Some responses say Molflow should only be used to simulate phenomena that last a few seconds, whereas others say it can simulate hours-long problems. Is the issue with simulating longer problems concerning the accuracy of the solution and the required computational expense?

I’ll describe the problem I am looking to simulate and maybe someone can recommend the correct course of action.

I want to evaluate the evacuation time of a chamber which is approximately a 7m long cylinder with a diameter of about 2m. This simulation would consist of two phases. First, gas is puffed into the chamber by a time dependent offgassing profile up to about 3e-3 Torr. Then the pumps turn on and evacuate the system down to 1E-9 Torr. I want to evaluate how long it takes to reach the desired pressures for different pump speeds and offgassing rates.

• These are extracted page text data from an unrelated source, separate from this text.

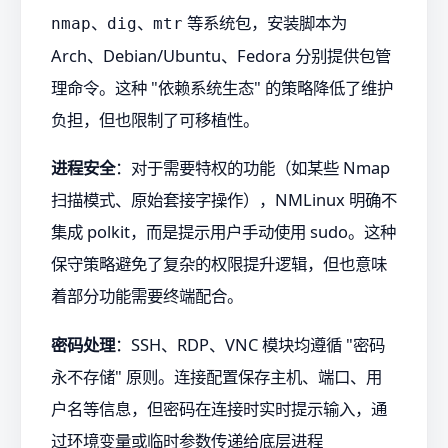
、
、
等系统包，安装脚本为
nmap
dig
mtr
Arch、Debian/Ubuntu、Fedora 分别提供包管
理命令。这种 "依赖系统生态" 的策略降低了维护
负担，但也限制了可移植性。
进程安全
：对于需要特权的功能（如某些 Nmap
扫描模式、原始套接字操作），NMLinux 明确不
集成 polkit，而是提示用户手动使用 sudo。这种
保守策略避免了复杂的权限提升逻辑，但也意味
着部分功能需要终端配合。
密码处理
：SSH、RDP、VNC 模块均遵循 "密码
永不存储" 原则。连接配置保存主机、端口、用
户名等信息，但密码在连接时实时提示输入，通
过环境变量或临时参数传递给底层进程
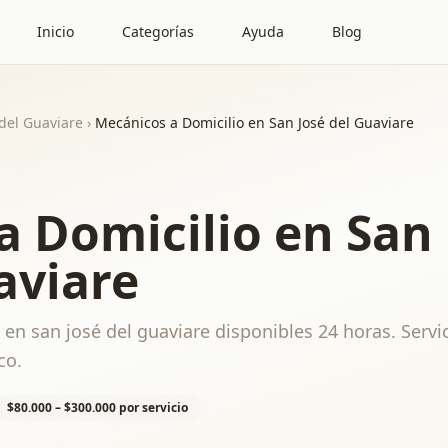
Inicio
Categorías
Ayuda
Blog
 del Guaviare
›
Mecánicos a Domicilio en San José del Guaviare
a Domicilio en San
aviare
en san josé del guaviare disponibles 24 horas. Servi
co.
$80.000 – $300.000 por servicio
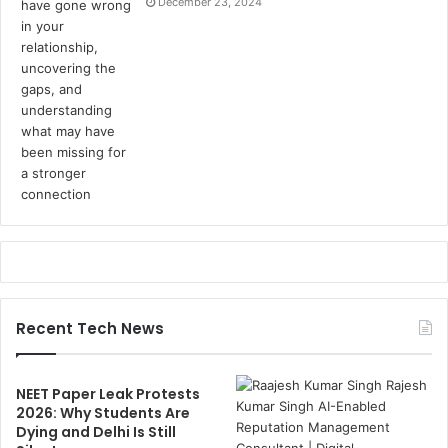
December 23, 2024
Recent Tech News
NEET Paper Leak Protests
2026: Why Students Are
Dying and Delhi Is Still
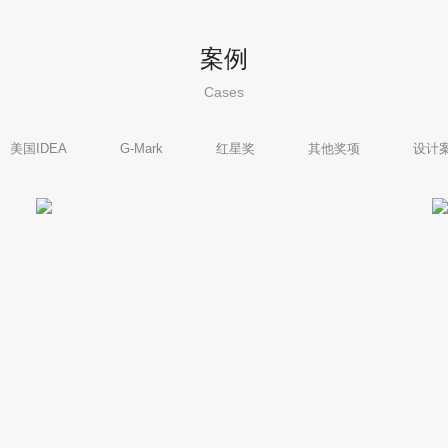
案例
Cases
美国IDEA
G-Mark
红星奖
其他奖项
设计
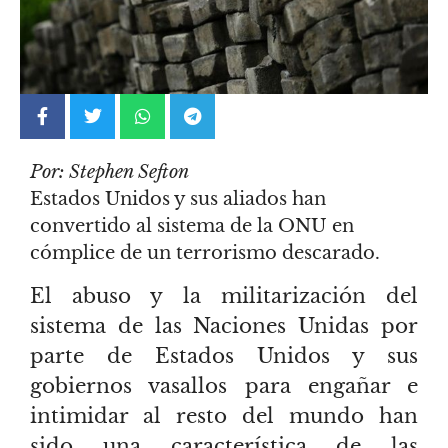
Por: Stephen Sefton
Estados Unidos y sus aliados han
convertido al sistema de la ONU en
cómplice de un terrorismo descarado.
El abuso y la militarización del
sistema de las Naciones Unidas por
parte de Estados Unidos y sus
gobiernos vasallos para engañar e
intimidar al resto del mundo han
sido una característica de las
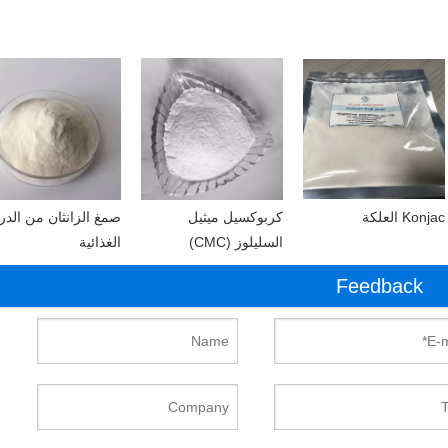
Konjac العلكة
كربوكسيل ميثيل
صمغ الزانثان من الدر
السليلوز (CMC)
الغذائية
Feedback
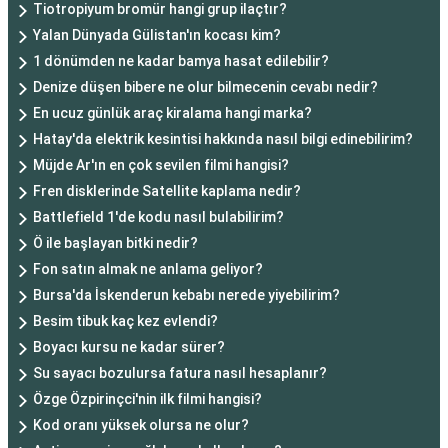
Tiotropiyum bromür hangi grup ilaçtır?
Yalan Dünyada Gülistan'ın kocası kim?
1 dönümden ne kadar bamya hasat edilebilir?
Denize düşen bibere ne olur bilmecenin cevabı nedir?
En ucuz günlük araç kiralama hangi marka?
Hatay'da elektrik kesintisi hakkında nasıl bilgi edinebilirim?
Müjde Ar'ın en çok sevilen filmi hangisi?
Fren disklerinde Satellite kaplama nedir?
Battlefield 1'de kodu nasıl bulabilirim?
Ö ile başlayan bitki nedir?
Fon satın almak ne anlama geliyor?
Bursa'da İskenderun kebabı nerede yiyebilirim?
Besim tibuk kaç kez evlendi?
Boyacı kursu ne kadar sürer?
Su sayacı bozulursa fatura nasıl hesaplanır?
Özge Özpirinçci'nin ilk filmi hangisi?
Kod oranı yüksek olursa ne olur?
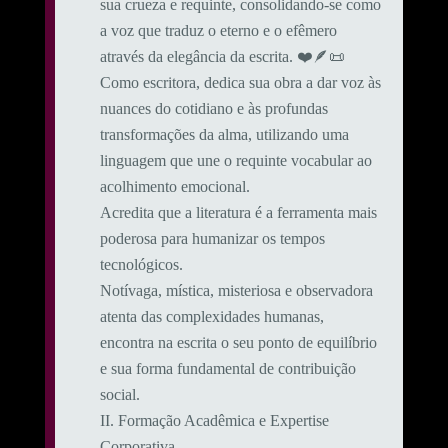
sua crueza e requinte, consolidando-se como
a voz que traduz o eterno e o efêmero
através da elegância da escrita. ❤️🪶📜
Como escritora, dedica sua obra a dar voz às
nuances do cotidiano e às profundas
transformações da alma, utilizando uma
linguagem que une o requinte vocabular ao
acolhimento emocional.
​Acredita que a literatura é a ferramenta mais
poderosa para humanizar os tempos
tecnológicos.
Notívaga, mística, misteriosa e observadora
atenta das complexidades humanas,
encontra na escrita o seu ponto de equilíbrio
e sua forma fundamental de contribuição
social.
​II. Formação Acadêmica e Expertise
Corporativa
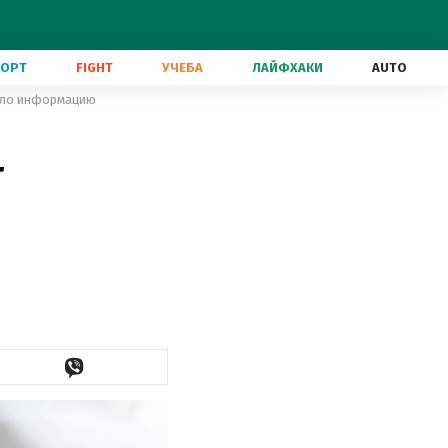
ПОРТ
FIGHT
УЧЕБА
ЛАЙФХАКИ
AUTO
ргло информацию
т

In general, the evacuation needs to happen within 5-10 minutes.

Is this type of problem and time scale appropriate for a time-dependent simulation, or should I use Molflow to inform my solution based on analytical calculations as described in this forum post?

Thank you,
Joey

Hello Joey,

Molflow calculates all molecule bounces until a desired time. Because of this, it’s not the actual physical time that is limited, but the number of hits to calculate. For example, your 7m long, 1m radius geometry would need the same computing time to simulate 100s of physical time as a 7cm long, 1cm radius system would need for 1s (the number of hits would be the same).

I believe the 5-10 minutes is certainly feasible - you can increase statistics by choosing larger time windows (so more hits are captured for each moment).

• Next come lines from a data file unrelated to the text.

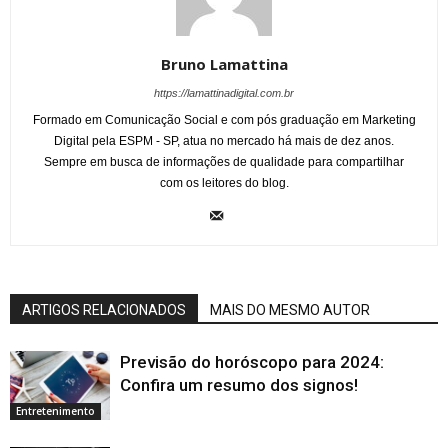
Bruno Lamattina
https://lamattinadigital.com.br
Formado em Comunicação Social e com pós graduação em Marketing
Digital pela ESPM - SP, atua no mercado há mais de dez anos.
Sempre em busca de informações de qualidade para compartilhar
com os leitores do blog.
ARTIGOS RELACIONADOS
MAIS DO MESMO AUTOR
Previsão do horóscopo para 2024:
Confira um resumo dos signos!
Entretenimento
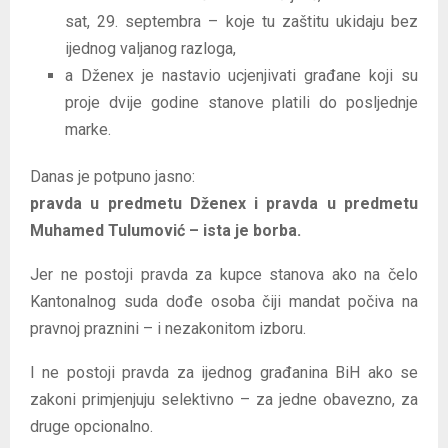
sat, 29. septembra – koje tu zaštitu ukidaju bez
ijednog valjanog razloga,
a Dženex je nastavio ucjenjivati građane koji su
proje dvije godine stanove platili do posljednje
marke.
Danas je potpuno jasno:
pravda u predmetu Dženex i pravda u predmetu
Muhamed Tulumović – ista je borba.
Jer ne postoji pravda za kupce stanova ako na čelo
Kantonalnog suda dođe osoba čiji mandat počiva na
pravnoj praznini – i nezakonitom izboru.
I ne postoji pravda za ijednog građanina BiH ako se
zakoni primjenjuju selektivno – za jedne obavezno, za
druge opcionalno.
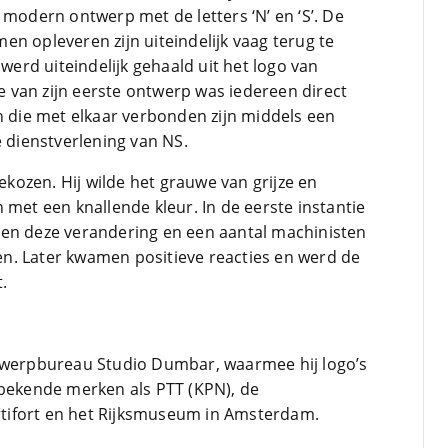
 modern ontwerp met de letters ‘N’ en ‘S’. De
n opleveren zijn uiteindelijk vaag terug te
 werd uiteindelijk gehaald uit het logo van
ie van zijn eerste ontwerp was iedereen direct
n die met elkaar verbonden zijn middels een
e dienstverlening van NS.
ozen. Hij wilde het grauwe van grijze en
 met een knallende kleur. In de eerste instantie
gen deze verandering en een aantal machinisten
inen. Later kwamen positieve reacties en werd de
.
ntwerpbureau Studio Dumbar, waarmee hij logo’s
 bekende merken als PTT (KPN), de
Artifort en het Rijksmuseum in Amsterdam.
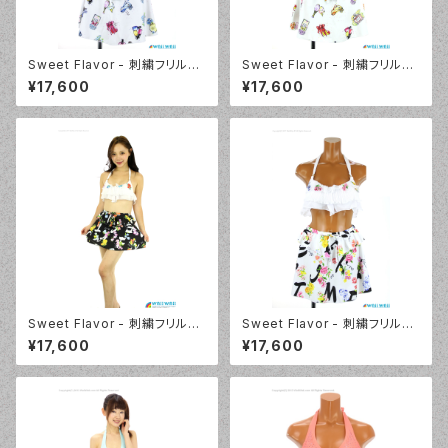
Sweet Flavor - 刺繍フリルプ
Sweet Flavor - 刺繍フリルプ
リントスカート付 3点セット（33
リントスカート付 3点セット（33
¥17,600
¥17,600
7020 - 80:ブルー）
7020 - 40:レッド）
Sweet Flavor - 刺繍フリルプ
Sweet Flavor - 刺繍フリルプ
リントスカート付 3点セット（33
リントスカート付 3点セット（33
¥17,600
¥17,600
7020 - 12:ブラック）
7020 - 09:ホワイト）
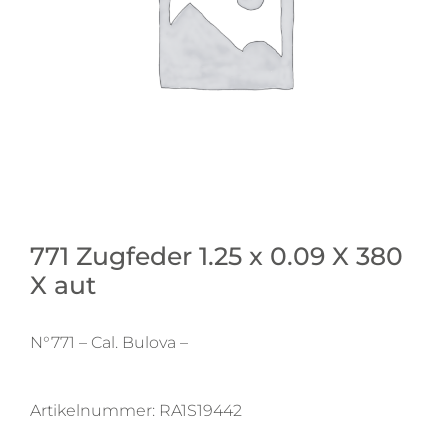
771 Zugfeder 1.25 x 0.09 X 380
X aut
N°771 – Cal. Bulova –
Artikelnummer:
RA1S19442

My feeling is that a 7m/1m geometry has almost immediate dynamic response, since it has good conductance, so your pressure will be governed by the changing input and the changing pumping, not by molecules needing time to readjust.

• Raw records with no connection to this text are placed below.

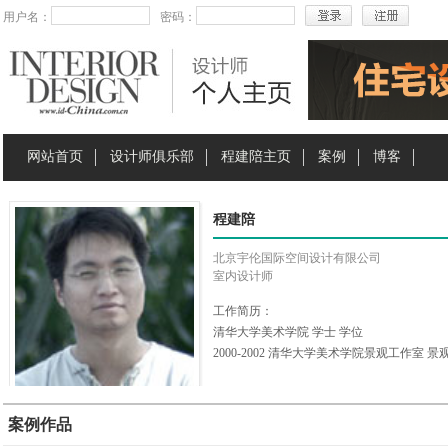
用户名：
密码：
网站首页
设计师俱乐部
程建陪主页
案例
博客
程建陪
北京宇伦国际空间设计有限公司
室内设计师
工作简历：
清华大学美术学院 学士 学位
2000-2002 清华大学美术学院景观工作室 
2002-2006 北京市建筑装饰设计工程公司 
2006-至今 北京宇伦国际空间设计有限公司 
案例作品
主要业绩：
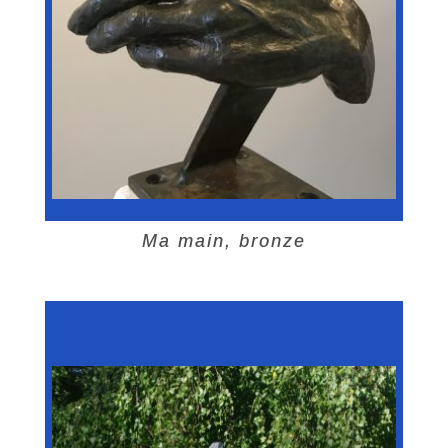
Ma main, bronze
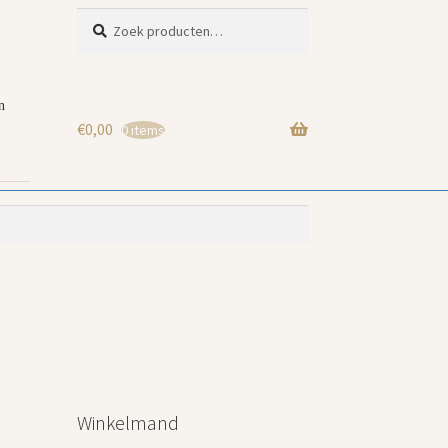
Zoeken
Zoeken
naar:
n
€
0,00
0 items
Winkelmand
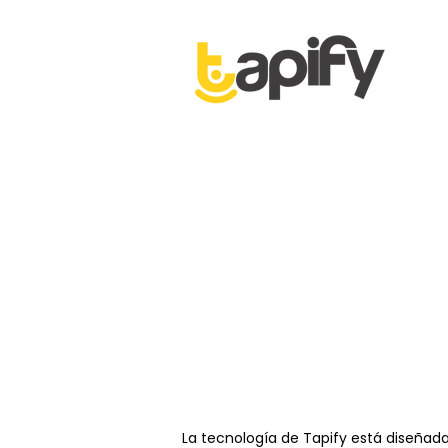
La tecnología de Tapify está diseñada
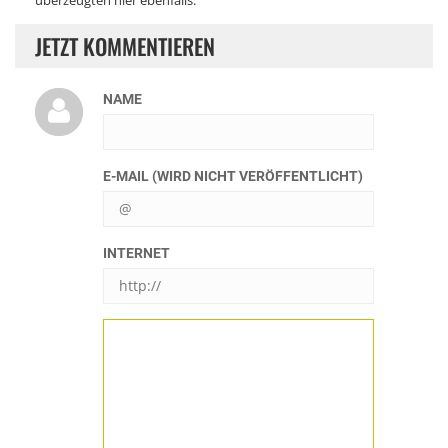
überzeugten hier ebenfalls.
JETZT KOMMENTIEREN
NAME
E-MAIL (WIRD NICHT VERÖFFENTLICHT)
INTERNET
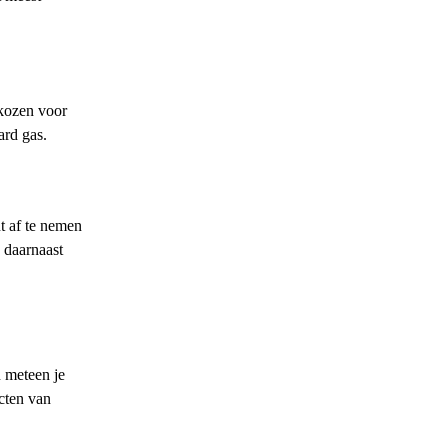
ekozen voor
ard gas.
t af te nemen
e daarnaast
n meteen je
acten van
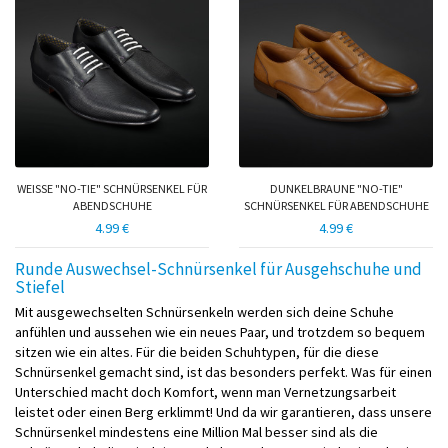
WEISSE "NO-TIE" SCHNÜRSENKEL FÜR A
DUNKELBRAUNE "NO-TIE"
BENDSCHUHE
SCHNÜRSENKEL FÜR ABENDSCHUHE
4.99 €
4.99 €
Runde Auswechsel-Schnürsenkel für Ausgehschuhe und
Stiefel
Mit ausgewechselten Schnürsenkeln werden sich deine Schuhe
anfühlen und aussehen wie ein neues Paar, und trotzdem so bequem
sitzen wie ein altes. Für die beiden Schuhtypen, für die diese
Schnürsenkel gemacht sind, ist das besonders perfekt. Was für einen
Unterschied macht doch Komfort, wenn man Vernetzungsarbeit
leistet oder einen Berg erklimmt! Und da wir garantieren, dass unsere
Schnürsenkel mindestens eine Million Mal besser sind als die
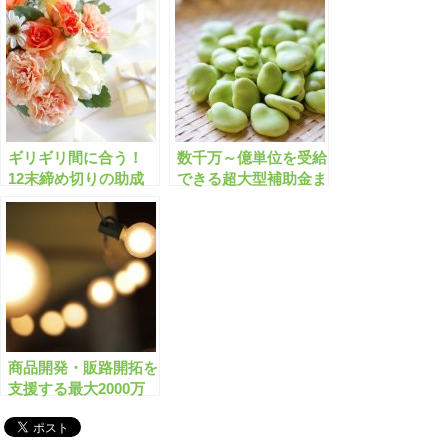
ちら！【有料会員限
こちら！【有料会員限
定】
定】
ギリギリ間に合う！
数千万～億単位を受給
12末締め切りの助成
できる超大型補助金ま
金・補助金「全1283
とめ 全163件【2022年
件」はこちら！【有料
12月版】
会員限定】
商品開発・販路開拓を
支援する最大2000万
円・補助率2/3の補助
金とは？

Good luck and let me know if need help to set up the simulation,

Marton

Hello Joey:
You can certainly simulate up to several hours, especially if your geometry is as simple as you’ve described it here.
You need to use variable-length time moments, so as not to lose the details of the exponentially-decaying pump down.
I’m travelling right now with very poor internet connection, couldn’t connect my laptop using the cell phone as hotspot, so if you can wait 2-3 days that I go back home I’ll be happy to show it to you here, posting the file.
Cheers, and good luck in case you go on your own.
R.

I had a question to better understand what you are trying to do. It sounds like you are puffing in gas and then have a seperate outgassing source. Is this correct? I assume outgassing will be water while the puff gas is something else?

To do a gas fill I would do a very short puff. Short means much shorter than your characteristic pump down time given by tau=Vol/Speed. This should fill the chamber evenly unless your pump speed is very very large.

There are somethings to consider 1) At 3E-3 Torr you are in the transitional flow regime not molecular which is what Molflow simulates. However, I’m guessing it probably good enough as I assume the chamber will spend most of the time in molecular flow. 2) Does your pump have a pressure dependent speed? What type of pump will you be using.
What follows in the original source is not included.